Another movie, named, Life is Beautiful, is about a young Jewish family in Italy . The husband and father achieved his dream of opening his own bookstore just weeks before the German army starts rounding up Jews for deportation. Guido, the Jewish man, and his son and finally his wife are placed in boxcars and sent to a concentration camp. There, the dad creatively tells his son they are on a special vacation adventure that has a contest and that whoever avoids being seen by the soldiers the longest wins a tank. Guido places is own life at risk many times to reassure his son and get messages to his wife to keep the family alive and hopeful. Finally, just days before the camp is liberated by our American GIs, in one last performance to keep his son hidden, Guido is killed by a German soldier. His son lives and is reunited with his mother.

Dads put their entire lives on the line for their children. This powerful love touches our hearts in a profound way because these stories are our story.

My own family is not dramatic movie material, thank God.
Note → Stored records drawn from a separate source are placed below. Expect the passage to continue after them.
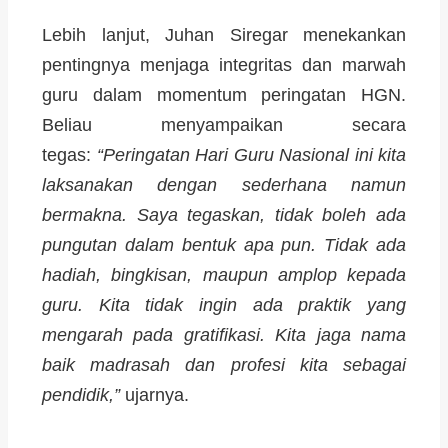
Lebih lanjut, Juhan Siregar menekankan
pentingnya menjaga integritas dan marwah
guru dalam momentum peringatan HGN.
Beliau menyampaikan secara
tegas:
“Peringatan Hari Guru Nasional ini kita
laksanakan dengan sederhana namun
bermakna. Saya tegaskan, tidak boleh ada
pungutan dalam bentuk apa pun. Tidak ada
hadiah, bingkisan, maupun amplop kepada
guru. Kita tidak ingin ada praktik yang
mengarah pada gratifikasi. Kita jaga nama
baik madrasah dan profesi kita sebagai
pendidik,”
ujarnya.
But every Sunday morning, my dad made breakfast for us kids. It might be pancakes or eggs and fried potatoes, but it was always terrific. I never considered even for one moment that there wouldn’t be enough. I never hid a pancake for later; I never even imagined going hungry. I knew without thinking about it that I would always have what I needed because my dad would make sure of it.

The love of a good dad is a spectacular foundation for a good life. Today, we hear the voice of God proclaim Jesus his beloved son and telling us to listen to him. So, how could our God intend His Son suffer and die? When we hear that even when we were in sin, he did not come into the world to judge it but to save it. Remember: “In the beginning was the Word and the Word was with God and the Word was God and the Word became flesh”? This is not an ordinary father-son relationship. Jesus and the Father are one.

This Gospel story started as four buddies going up on a mountain for some time together. At the top they were surprised and terrified by their experience. They didn’t understand it at all, but they knew it was great in that magnificent glimpse of heaven on the top of that mountain and didn’t want to come down to reality. Who would? Our reality is not so clear or so simple, after all. Our lives are not necessarily neat and things do not always turn out as we would like. But the mountaintop experience these buddies shared is the experience of our Father’s love we all long for. You see, we are God’s beloved children. If we would listen to Jesus and trust God even as I trusted my dad, imagine the world we’d leave our children! Imagine if we made the Sermon on the Mount our mission statement as a society.

Jesus turned out to be a challenge that was too much for people in Jesus’ day and we don’t really do much better today. But people would rather not take a chance and change our ways. People are just people and reality is just reality. That is why Jesus ultimately said, “Father forgive them, they know not what they do.” What we can understand, though, the good news we can take in as we prepare for Good Friday and Easter Sunday, is that we can rely on our Father’s love because it is proclaimed for all time from that cross.